### What you have to do
Please reproduce the final stretch of the listing below: the line that contains "technische und organisatorische" and all lines after it, verbatim, with nothing else.

##########

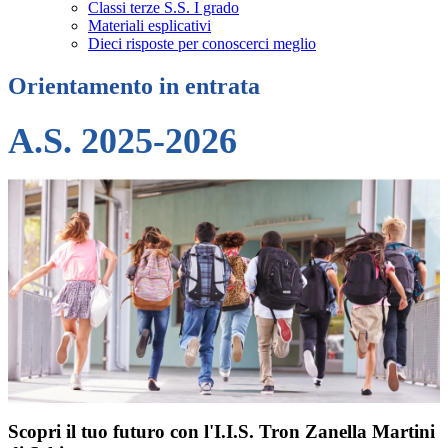
Classi terze S.S. I grado
Materiali esplicativi
Dieci risposte per conoscerci meglio
Orientamento in entrata
A.S. 2025-2026
Scopri il tuo futuro con l'I.I.S. Tron Zanella Martini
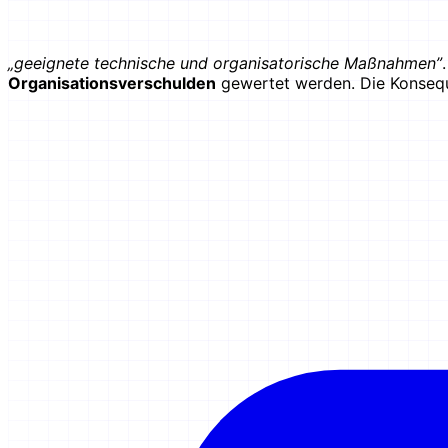
„geeignete technische und organisatorische Maßnahmen”
Organisationsverschulden
gewertet werden. Die Konseq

##########

### Result of this task
„geeignete technische und organisatorische Maßnahmen”
Organisationsverschulden
gewertet werden. Die Konseq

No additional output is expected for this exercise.